▶ Source information:
== == ==

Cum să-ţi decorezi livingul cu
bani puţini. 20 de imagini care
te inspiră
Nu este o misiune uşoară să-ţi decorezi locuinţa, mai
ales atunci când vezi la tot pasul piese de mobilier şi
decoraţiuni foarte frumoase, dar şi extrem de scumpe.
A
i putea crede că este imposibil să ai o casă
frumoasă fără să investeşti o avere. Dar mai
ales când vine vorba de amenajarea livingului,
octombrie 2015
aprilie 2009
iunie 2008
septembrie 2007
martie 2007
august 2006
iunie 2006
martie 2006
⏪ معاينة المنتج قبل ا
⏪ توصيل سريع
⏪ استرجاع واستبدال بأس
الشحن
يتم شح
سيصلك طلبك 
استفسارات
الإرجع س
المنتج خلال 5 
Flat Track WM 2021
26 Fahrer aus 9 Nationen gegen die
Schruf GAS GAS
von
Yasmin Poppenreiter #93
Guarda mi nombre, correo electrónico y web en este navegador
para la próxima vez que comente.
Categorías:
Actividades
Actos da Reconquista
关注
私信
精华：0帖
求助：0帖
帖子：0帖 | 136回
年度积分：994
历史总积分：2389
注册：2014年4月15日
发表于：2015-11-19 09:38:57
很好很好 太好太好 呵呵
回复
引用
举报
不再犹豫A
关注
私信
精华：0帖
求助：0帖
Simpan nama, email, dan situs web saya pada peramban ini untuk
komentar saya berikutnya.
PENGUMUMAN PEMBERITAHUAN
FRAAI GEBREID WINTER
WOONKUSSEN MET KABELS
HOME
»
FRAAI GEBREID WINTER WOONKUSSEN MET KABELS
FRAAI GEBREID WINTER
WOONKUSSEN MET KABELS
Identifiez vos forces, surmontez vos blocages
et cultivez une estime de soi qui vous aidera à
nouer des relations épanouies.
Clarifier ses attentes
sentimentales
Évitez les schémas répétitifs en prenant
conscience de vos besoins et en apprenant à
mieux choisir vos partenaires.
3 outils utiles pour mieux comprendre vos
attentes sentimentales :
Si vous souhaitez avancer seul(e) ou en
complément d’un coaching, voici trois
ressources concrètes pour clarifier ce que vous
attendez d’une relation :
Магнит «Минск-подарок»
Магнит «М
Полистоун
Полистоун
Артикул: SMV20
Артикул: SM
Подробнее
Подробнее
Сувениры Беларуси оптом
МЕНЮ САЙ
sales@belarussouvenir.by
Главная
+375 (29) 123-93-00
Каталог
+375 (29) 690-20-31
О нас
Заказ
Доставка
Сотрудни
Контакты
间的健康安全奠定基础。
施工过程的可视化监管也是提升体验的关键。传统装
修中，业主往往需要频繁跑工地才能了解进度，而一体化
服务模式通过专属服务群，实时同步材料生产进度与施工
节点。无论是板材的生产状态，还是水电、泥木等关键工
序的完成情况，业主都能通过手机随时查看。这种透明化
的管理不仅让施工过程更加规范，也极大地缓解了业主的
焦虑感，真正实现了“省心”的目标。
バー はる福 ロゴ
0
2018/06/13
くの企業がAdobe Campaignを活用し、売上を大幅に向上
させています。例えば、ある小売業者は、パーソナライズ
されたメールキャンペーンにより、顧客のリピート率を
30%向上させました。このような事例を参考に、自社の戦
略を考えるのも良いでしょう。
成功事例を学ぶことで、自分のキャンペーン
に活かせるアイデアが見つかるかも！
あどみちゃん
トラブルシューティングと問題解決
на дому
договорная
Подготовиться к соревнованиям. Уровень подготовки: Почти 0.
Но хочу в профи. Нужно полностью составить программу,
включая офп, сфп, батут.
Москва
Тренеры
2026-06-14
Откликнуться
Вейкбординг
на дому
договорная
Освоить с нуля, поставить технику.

== == ==

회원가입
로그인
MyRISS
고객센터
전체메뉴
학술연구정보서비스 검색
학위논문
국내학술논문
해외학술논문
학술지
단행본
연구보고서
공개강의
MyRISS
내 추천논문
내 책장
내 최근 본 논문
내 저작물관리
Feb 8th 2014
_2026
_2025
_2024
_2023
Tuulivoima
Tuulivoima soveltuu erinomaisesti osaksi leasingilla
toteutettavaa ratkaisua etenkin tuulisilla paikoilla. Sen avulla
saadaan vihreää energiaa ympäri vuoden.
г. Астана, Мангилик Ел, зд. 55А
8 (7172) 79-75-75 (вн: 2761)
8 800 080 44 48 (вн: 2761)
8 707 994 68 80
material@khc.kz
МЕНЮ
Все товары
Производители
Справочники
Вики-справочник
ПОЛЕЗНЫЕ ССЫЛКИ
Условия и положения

== == ==

▶ Required action: From the records above, repeat exactly the lines from the one with "martie 2006" through the one with "FRAAI GEBREID WINTER WOONKUSSEN MET KABELS", both included.

▶ Finished task:
martie 2006
⏪ معاينة المنتج قبل ا
⏪ توصيل سريع
⏪ استرجاع واستبدال بأس
الشحن
يتم شح
سيصلك طلبك 
استفسارات
الإرجع س
المنتج خلال 5 
Flat Track WM 2021
26 Fahrer aus 9 Nationen gegen die
Schruf GAS GAS
von
Yasmin Poppenreiter #93
Guarda mi nombre, correo electrónico y web en este navegador
para la próxima vez que comente.
Categorías:
Actividades
Actos da Reconquista
关注
私信
精华：0帖
求助：0帖
帖子：0帖 | 136回
年度积分：994
历史总积分：2389
注册：2014年4月15日
发表于：2015-11-19 09:38:57
很好很好 太好太好 呵呵
回复
引用
举报
不再犹豫A
关注
私信
精华：0帖
求助：0帖
Simpan nama, email, dan situs web saya pada peramban ini untuk
komentar saya berikutnya.
PENGUMUMAN PEMBERITAHUAN
FRAAI GEBREID WINTER
WOONKUSSEN MET KABELS
HOME
»
FRAAI GEBREID WINTER WOONKUSSEN MET KABELS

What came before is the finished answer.